= Josie Del Castillo =

American artist (born 1992)

Josie Del Castillo (born 1992) is an American Chicana visual artist, known for her figurative painting. She often paints self portraits that illustrate themes of culture, community and the female form. Her art calls attention to troublesome body standards, while also curating art meant to empower. Alternatively, Del Castillo also highlights her Mexican-American heritage by including cultural symbols and iconography.

== Life and career ==
Josie Del Castillo was born in 1992, in Brownsville,Texas. Being that she grew up in a border town, she was able to experience the culture of both Texas and Mexico. With that, Del Castillo began to authentically capture culture that comes from growing up as a Mexican-American Woman.

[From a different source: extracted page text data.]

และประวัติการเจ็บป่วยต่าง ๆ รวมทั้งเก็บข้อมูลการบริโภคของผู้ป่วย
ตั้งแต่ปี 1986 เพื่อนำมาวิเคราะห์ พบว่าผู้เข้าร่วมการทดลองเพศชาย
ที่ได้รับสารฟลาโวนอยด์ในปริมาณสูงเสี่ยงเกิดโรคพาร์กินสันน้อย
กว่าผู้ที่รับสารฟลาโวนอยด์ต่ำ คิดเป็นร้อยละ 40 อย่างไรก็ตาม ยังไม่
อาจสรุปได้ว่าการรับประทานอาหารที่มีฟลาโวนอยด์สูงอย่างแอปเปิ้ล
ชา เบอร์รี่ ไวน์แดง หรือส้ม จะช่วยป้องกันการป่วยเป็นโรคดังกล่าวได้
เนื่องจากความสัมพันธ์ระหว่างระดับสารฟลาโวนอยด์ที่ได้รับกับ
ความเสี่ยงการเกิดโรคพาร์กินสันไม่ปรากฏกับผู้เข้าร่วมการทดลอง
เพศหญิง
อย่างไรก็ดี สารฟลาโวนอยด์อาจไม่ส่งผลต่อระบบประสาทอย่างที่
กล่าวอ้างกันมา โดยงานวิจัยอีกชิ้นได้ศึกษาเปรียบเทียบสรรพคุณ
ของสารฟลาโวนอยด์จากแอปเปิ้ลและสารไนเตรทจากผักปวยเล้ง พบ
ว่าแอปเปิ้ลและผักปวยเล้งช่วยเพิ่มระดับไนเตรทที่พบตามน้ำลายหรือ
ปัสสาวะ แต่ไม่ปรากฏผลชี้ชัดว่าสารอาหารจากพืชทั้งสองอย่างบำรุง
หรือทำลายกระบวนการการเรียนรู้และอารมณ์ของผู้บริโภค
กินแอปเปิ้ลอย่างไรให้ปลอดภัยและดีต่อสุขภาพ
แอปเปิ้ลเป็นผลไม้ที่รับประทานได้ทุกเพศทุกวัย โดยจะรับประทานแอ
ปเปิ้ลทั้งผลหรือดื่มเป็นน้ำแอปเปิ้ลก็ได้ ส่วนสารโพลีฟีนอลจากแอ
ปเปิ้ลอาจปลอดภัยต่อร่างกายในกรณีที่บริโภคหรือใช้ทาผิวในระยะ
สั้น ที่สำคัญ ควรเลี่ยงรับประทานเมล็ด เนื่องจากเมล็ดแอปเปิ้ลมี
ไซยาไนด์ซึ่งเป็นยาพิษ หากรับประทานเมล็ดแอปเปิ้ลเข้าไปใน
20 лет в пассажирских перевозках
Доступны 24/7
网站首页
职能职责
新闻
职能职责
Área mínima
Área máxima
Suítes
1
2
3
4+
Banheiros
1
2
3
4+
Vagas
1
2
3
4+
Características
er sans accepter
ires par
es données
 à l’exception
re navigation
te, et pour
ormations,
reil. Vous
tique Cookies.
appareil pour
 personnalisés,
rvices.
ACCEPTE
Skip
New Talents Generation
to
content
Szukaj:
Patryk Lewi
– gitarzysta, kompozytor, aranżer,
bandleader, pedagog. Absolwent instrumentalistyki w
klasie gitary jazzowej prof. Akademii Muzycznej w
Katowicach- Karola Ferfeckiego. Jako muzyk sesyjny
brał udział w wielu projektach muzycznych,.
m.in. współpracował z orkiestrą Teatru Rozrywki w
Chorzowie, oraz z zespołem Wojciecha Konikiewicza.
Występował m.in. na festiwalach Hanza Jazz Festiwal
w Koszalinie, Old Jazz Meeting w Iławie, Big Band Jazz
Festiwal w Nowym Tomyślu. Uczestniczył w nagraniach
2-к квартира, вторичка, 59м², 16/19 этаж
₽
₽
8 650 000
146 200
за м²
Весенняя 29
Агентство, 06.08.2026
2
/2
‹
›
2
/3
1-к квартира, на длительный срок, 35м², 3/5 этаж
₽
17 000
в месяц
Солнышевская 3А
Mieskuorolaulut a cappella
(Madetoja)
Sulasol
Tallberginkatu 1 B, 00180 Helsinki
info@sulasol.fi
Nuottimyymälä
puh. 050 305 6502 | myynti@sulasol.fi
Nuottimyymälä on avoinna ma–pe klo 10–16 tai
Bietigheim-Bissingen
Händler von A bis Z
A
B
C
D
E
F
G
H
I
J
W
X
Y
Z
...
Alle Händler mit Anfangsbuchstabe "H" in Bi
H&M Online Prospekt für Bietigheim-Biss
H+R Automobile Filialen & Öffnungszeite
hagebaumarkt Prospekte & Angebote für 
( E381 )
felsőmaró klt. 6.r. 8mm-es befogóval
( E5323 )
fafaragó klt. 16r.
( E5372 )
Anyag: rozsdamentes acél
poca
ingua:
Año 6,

Del Castillo attended the University of Texas Rio Grande Valley in Edinburg, Texas, where she did her undergraduate studies and received a MFA degree in studio fine arts.

Del Castillo is now a figurative artist who aims to portray her identity through her artwork. Several of Del Castillo’s pieces use nudity to emphasize body positivity. Additionally, many of her work display vulnerability and raise awareness to mental health.

=== Art work ===
Del Castillo's notable piece is titled Don't Touch Me I'm Sensitive, which was created in 2019. In this piece she illustrate her struggles with mental health by depicting herself as a cactus. Don't Touch Me I'm Sensitive was nominated for the AXA award funded by the New York Academy Of Art. Her work was also featured in a traveling gallery that made its way through Chicago, San Francisco, and New York.

Del Castillo is also recognized for her piece named Healing, Learning, And Growing (2020) which was also a part of the AXA nomination. In this piece, she is displayed in the natural female form but includes aloe to symbolize culture and growth.

Community is important to Josie, which is why she created the piece Que Te Valga in 2021. This painting depicts Del Castillo's friend, who is illustrated as a strong woman. The artist has other works that include ordinary people to pay homage to her community.